PROMPT
Exercise in exact copying: restate word for word only the lines below from the one containing "Centro de ayuda" through the one containing "mindre gruppe eller hver for sig.", omitting any pictures.
--- SOURCE DATA ---
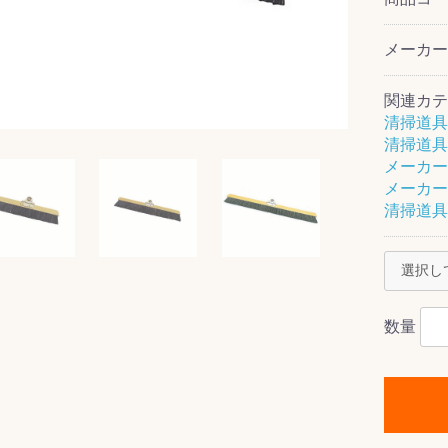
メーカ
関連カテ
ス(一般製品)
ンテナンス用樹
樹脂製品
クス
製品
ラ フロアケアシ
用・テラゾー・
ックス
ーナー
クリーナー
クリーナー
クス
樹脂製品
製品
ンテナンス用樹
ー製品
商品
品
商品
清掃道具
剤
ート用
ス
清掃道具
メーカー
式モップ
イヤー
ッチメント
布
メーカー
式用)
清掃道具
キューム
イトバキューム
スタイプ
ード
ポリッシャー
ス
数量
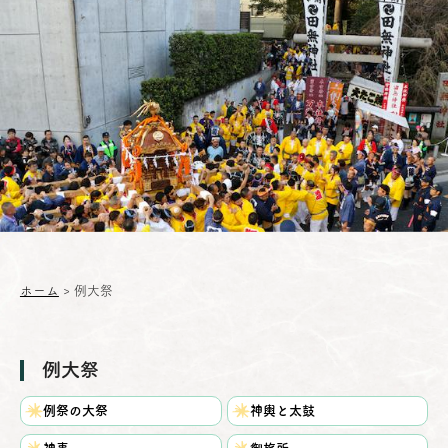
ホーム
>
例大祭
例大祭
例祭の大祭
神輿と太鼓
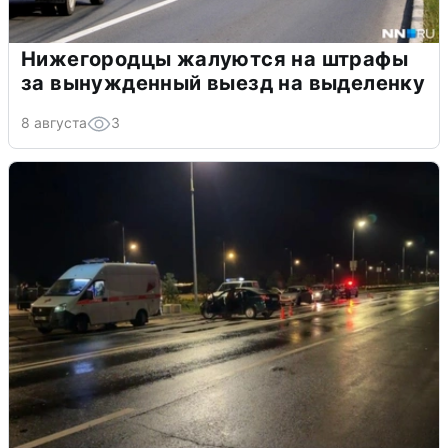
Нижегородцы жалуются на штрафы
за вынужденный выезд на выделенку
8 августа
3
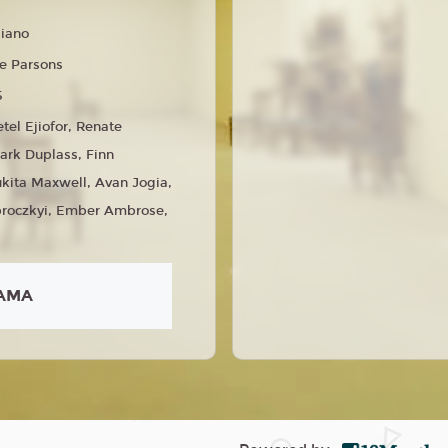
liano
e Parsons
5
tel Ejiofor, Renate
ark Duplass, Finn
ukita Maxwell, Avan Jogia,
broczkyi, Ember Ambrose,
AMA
---
--- SOURCE DATA ---
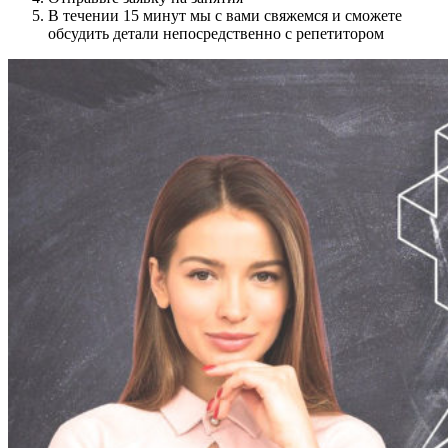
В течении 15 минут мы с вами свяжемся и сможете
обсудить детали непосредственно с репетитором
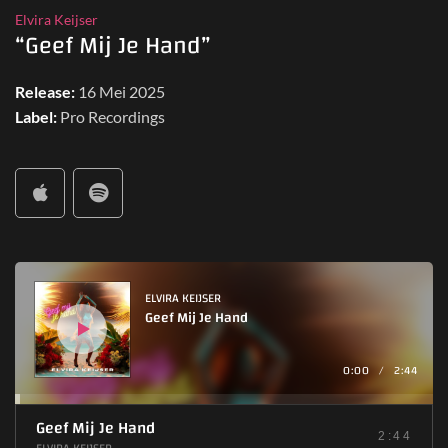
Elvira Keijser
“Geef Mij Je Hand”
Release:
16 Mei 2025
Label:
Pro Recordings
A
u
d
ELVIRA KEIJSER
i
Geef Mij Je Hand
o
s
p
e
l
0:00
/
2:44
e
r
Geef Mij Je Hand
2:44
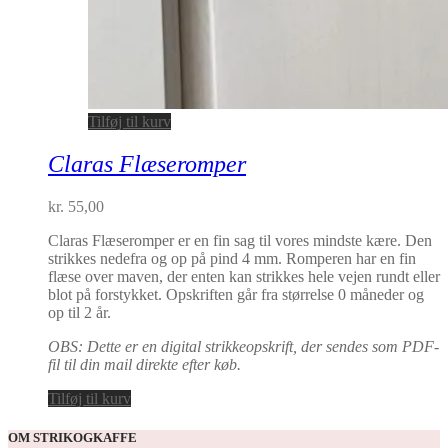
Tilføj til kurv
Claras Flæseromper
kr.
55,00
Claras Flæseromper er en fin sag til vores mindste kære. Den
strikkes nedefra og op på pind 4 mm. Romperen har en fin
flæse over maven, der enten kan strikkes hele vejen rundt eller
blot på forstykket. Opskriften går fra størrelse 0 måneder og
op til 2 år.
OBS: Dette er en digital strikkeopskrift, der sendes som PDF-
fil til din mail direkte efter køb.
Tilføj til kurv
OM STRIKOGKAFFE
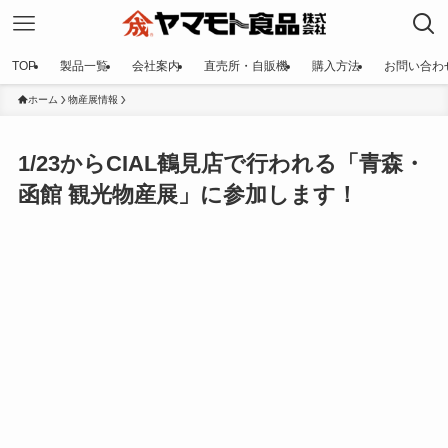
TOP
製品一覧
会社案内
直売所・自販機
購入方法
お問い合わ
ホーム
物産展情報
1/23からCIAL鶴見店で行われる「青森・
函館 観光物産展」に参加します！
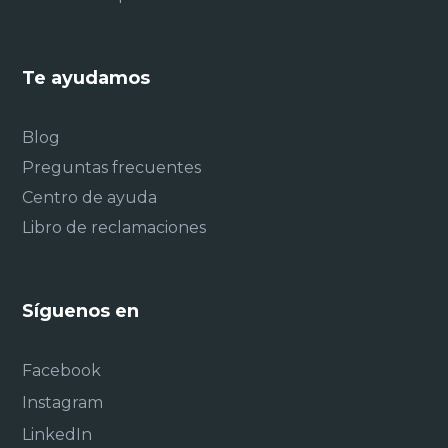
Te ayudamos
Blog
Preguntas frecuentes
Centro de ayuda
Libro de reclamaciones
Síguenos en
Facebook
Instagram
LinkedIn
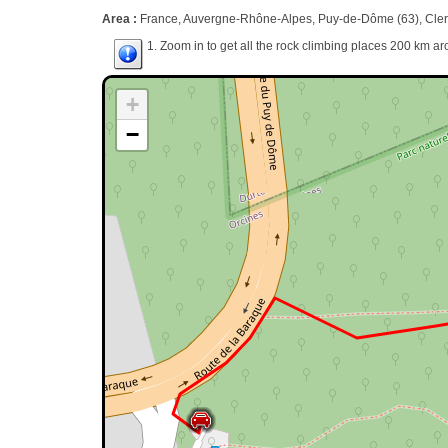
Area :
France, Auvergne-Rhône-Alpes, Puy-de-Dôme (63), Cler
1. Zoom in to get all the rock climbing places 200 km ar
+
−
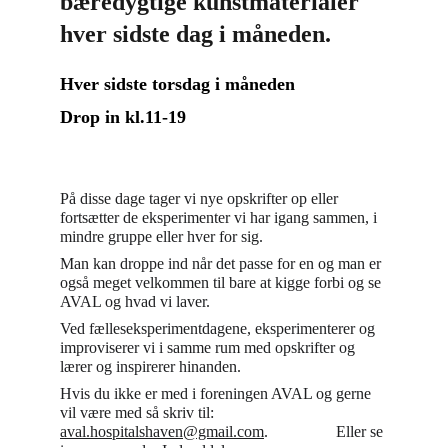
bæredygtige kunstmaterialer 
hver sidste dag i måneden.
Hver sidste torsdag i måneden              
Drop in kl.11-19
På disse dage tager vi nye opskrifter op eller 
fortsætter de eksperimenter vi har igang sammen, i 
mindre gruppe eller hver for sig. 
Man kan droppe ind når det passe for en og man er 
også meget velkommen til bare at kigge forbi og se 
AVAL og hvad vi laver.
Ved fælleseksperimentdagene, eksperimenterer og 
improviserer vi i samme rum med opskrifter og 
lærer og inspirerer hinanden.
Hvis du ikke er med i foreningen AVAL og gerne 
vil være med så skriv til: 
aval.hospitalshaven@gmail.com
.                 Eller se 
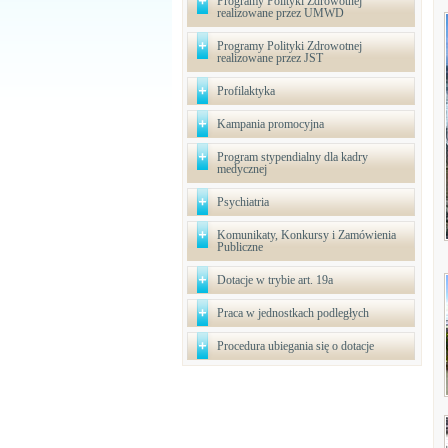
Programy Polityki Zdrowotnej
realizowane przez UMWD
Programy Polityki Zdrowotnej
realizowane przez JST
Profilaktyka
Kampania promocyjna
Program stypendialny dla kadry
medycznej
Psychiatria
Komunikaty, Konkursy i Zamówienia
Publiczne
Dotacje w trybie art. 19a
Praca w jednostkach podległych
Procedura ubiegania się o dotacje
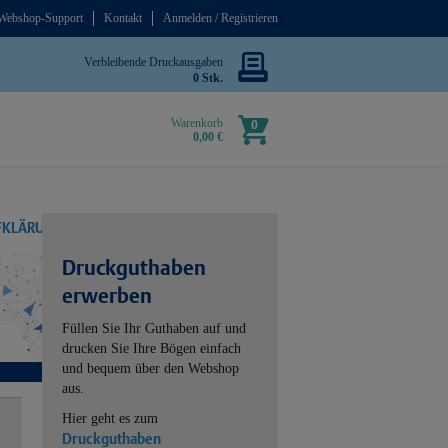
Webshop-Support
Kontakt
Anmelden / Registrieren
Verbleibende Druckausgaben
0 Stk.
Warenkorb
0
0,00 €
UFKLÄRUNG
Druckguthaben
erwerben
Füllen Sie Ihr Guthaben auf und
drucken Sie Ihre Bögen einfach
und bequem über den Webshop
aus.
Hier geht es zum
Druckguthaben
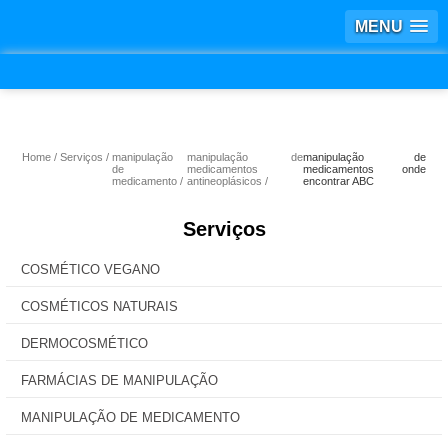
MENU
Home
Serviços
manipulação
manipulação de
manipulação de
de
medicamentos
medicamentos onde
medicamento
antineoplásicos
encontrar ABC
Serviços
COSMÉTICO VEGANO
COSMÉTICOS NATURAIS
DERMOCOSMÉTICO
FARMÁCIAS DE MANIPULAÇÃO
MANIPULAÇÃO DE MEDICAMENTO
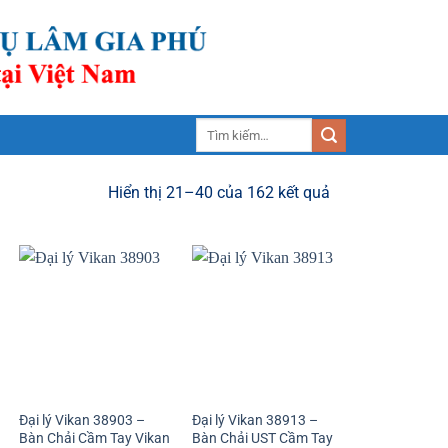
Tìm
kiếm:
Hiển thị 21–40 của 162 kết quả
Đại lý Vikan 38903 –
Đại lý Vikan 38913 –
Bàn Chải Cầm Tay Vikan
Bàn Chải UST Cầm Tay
---
--- SOURCE DATA ---
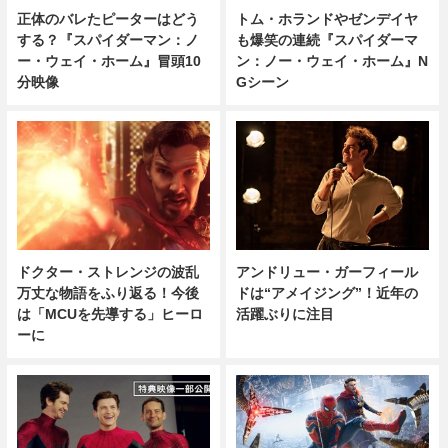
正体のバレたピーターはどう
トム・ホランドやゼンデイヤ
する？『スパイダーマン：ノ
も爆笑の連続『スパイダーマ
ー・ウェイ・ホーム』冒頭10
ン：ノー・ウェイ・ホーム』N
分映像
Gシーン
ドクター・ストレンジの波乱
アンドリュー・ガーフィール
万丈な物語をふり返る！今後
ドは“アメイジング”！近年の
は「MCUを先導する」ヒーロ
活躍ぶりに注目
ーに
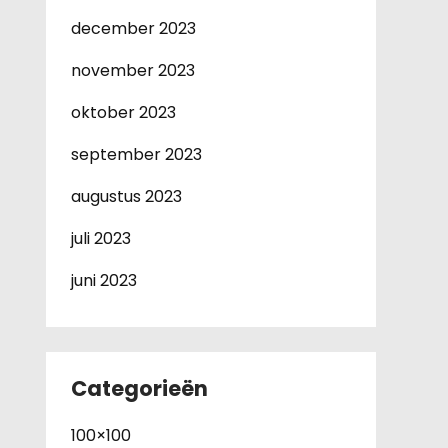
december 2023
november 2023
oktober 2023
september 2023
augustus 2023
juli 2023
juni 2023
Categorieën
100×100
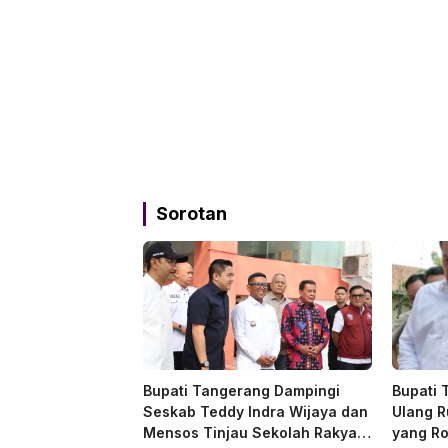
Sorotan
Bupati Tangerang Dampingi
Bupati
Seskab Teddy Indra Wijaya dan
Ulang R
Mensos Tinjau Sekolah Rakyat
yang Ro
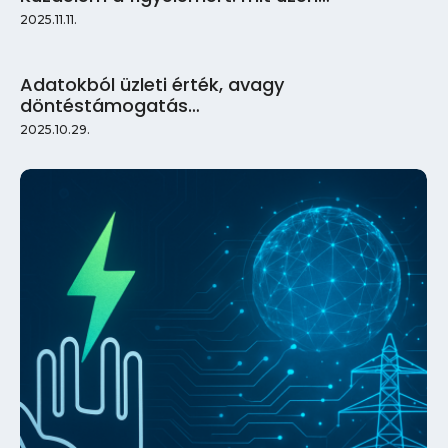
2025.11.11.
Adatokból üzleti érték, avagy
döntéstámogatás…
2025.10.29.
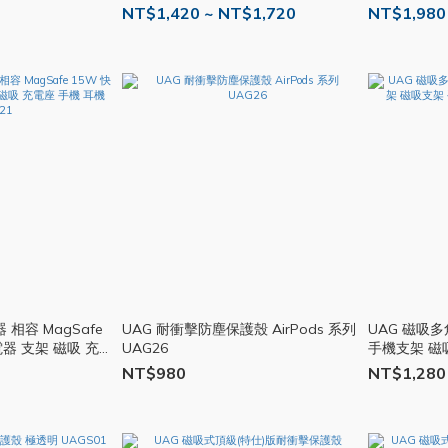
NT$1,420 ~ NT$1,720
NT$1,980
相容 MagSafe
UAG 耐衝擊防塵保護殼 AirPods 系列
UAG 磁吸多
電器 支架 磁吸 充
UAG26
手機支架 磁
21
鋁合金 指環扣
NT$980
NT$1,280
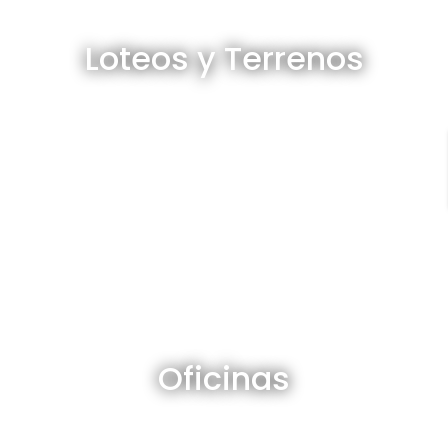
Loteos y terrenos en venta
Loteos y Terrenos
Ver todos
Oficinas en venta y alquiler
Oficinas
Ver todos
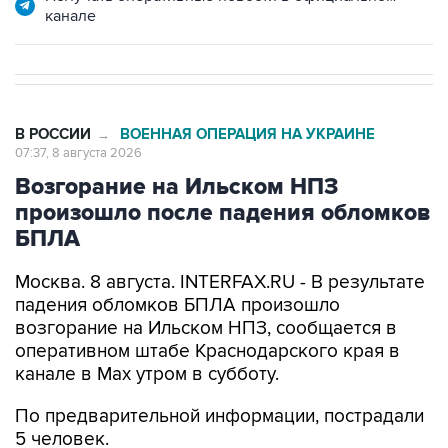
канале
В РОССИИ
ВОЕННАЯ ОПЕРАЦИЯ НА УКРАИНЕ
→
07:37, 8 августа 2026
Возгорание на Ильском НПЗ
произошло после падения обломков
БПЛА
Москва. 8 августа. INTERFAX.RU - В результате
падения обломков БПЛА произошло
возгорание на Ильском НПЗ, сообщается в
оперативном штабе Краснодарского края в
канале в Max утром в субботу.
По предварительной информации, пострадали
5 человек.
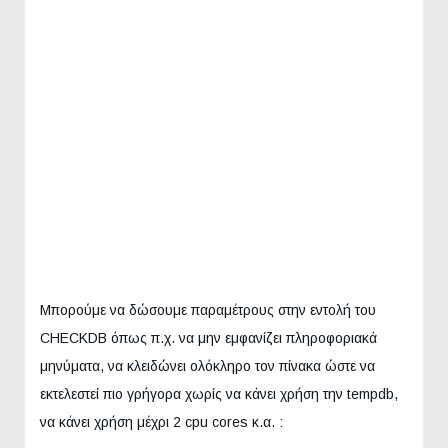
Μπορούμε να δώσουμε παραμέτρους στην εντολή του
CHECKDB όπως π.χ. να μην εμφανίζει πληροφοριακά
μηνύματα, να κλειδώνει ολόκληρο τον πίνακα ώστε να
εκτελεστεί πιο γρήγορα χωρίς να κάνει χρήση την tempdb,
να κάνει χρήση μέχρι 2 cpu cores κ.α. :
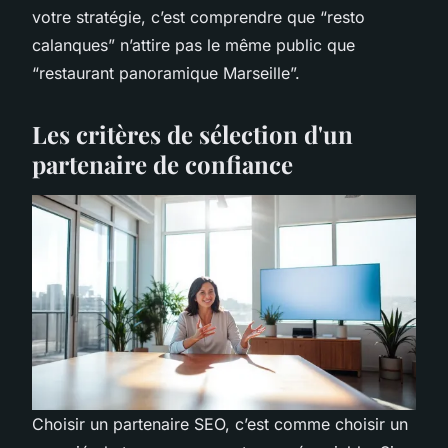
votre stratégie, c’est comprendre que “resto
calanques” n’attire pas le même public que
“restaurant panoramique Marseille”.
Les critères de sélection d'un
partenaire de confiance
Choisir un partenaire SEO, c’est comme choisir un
---
SOLVED EXERCISE
Centro de ayuda
Libro de reclamaciones
Síguenos en
Facebook
Instagram
LinkedIn
Area :
France, Auvergne-Rhône-Alpes, Puy-de-Dôme (63), Cler
1. Zoom in to get all the rock climbing places 200 km ar
+
−
bæredygtige kunstmaterialer 
hver sidste dag i måneden.
Hver sidste torsdag i måneden              
Drop in kl.11-19
På disse dage tager vi nye opskrifter op eller 
fortsætter de eksperimenter vi har igang sammen, i 
mindre gruppe eller hver for sig. 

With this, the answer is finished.